I’m not gonna bother to check the correct punctuation on that title.
Skipping ahead of a couple of movies that will get quick posts later because this one left me with some thoughts. Or really, more just experiential anecdotes that I can easily fill a post with.
I was in NYC this past weekend, seeing the BFFF for the first time in (according to Google) 845 days. Really, all I wanted to do was hang with the bestie. The only show I bought tix for was Moulin Rouge. Otherwise, the weekend was pretty open. A few weeks ago, I saw Lin-Manuel Miranda tweet that the marquee at the Paris theater had been updated to include his directorial debut Tick Tick Boom. A movie musical with a very limited theatrical run at an iconic NYC theater that I would love to check out and the opportunity to watch it with my even more of a theatre geek best friend? Yes please. So I jumped on those tix as soon as they went on sale.
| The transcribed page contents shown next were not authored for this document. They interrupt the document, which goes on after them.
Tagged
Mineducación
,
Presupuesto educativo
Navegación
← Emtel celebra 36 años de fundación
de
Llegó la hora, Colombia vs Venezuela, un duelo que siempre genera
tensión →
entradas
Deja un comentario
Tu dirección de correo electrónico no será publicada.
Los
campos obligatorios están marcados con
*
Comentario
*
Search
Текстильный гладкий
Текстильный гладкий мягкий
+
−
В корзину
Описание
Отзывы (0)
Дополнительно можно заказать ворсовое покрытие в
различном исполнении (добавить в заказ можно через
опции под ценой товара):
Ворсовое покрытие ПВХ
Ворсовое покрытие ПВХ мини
It ended up being the perfect end to a wonderful weekend. After Moulin Rouge, we sang showtunes while knocking back G&T’s at NYC institution Marie’s Crisis. Saturday we walked thru all five floors of Moma in between other bits of running around the city. So by Sunday, a nice brunch at a diner and a chill movie was just what the doctor ordered.
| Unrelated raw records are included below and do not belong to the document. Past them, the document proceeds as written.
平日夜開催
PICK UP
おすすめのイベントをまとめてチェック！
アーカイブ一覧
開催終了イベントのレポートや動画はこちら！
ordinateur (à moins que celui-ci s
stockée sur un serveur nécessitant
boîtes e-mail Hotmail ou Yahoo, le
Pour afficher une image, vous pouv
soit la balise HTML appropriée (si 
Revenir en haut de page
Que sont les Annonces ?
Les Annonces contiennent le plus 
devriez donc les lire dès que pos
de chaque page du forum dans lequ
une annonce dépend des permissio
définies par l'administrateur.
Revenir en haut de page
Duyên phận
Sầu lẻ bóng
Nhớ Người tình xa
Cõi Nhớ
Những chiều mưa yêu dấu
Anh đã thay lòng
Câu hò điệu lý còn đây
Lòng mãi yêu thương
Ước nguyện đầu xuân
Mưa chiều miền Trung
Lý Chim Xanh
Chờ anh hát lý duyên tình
Oh and a quick word on the Paris theater. It’s an old classic, single auditorium theater in NYC (I believe the last single auditorium standing, but I’m too lazy to confirm). Recently Netflix entered in an agreement with them to help keep the theater open that will give them a steady venue to exhibit their films. We might be getting something similar in LA with the Egyptian.
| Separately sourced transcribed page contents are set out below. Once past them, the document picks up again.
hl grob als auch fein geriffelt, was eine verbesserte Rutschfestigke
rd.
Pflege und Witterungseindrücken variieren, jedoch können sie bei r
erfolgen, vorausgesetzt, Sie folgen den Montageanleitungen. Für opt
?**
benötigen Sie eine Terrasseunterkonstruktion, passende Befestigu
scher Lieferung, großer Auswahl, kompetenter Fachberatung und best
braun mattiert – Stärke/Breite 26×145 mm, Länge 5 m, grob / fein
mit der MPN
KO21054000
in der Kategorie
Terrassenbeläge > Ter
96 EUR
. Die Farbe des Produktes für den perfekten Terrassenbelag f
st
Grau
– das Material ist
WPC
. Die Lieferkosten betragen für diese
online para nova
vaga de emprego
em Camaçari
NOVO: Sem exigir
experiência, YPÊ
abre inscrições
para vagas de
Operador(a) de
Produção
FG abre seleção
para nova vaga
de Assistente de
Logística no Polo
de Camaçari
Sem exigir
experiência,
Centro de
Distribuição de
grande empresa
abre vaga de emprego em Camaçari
Right so Tick Tick Boom is by and about Jonathan Larson, the man who wrote the musical phenomenon RENT. Originally a three person stage musical, the story follows his attempt to get his first musical produced and the affects it has on him and his relationships. In other words, it’s basically a musical for people who love musicals. And this movie was produced by people who love musicals. It all shows through beautifully. There’s also some of the best Broadway Easter eggs sprinkled throughout the film if you know to look for them, or I should say if you know who to look for.
I knew even less about the musical going in than what I wrote in that previous paragraph (of course I know Rent well). I absolutely loved every frame of it. The music was gorgeous (which I downloaded at 1 AM the next morning when I was home in LA and getting a jump on some Black Friday sales before going to bed). Perfect casting. I loved Andrew Garfield, and thought his voice sounded so great. The bestie pointed out that Larson wasn’t really much of a singer so it made sense to have a lead who also wasn’t a formally trained singer. Happy to see original American Idiot Favorite Son Joshua Henry in the film, as well as Vanessa Hudgens who has been really working her way up in the musical space.
I could not have chosen a more perfect venue for this film. The Paris is not too far from the Broadway theaters the characters are aspiring towards, so of course the auditorium was filled with theater people. There were countless moments were applause broke out, making this much more magical than it would have been watching on Netflix (though I may likely rewatch it there soon). Towards the end of the film (I initially typed “show”) there was a gorgeous song about friendship. The bestie put his arm around me and pulled me close saying there wasn’t anyone else he would have wanted to see this with. The room got awful dusty. I wouldn’t have traded this weekend for anything.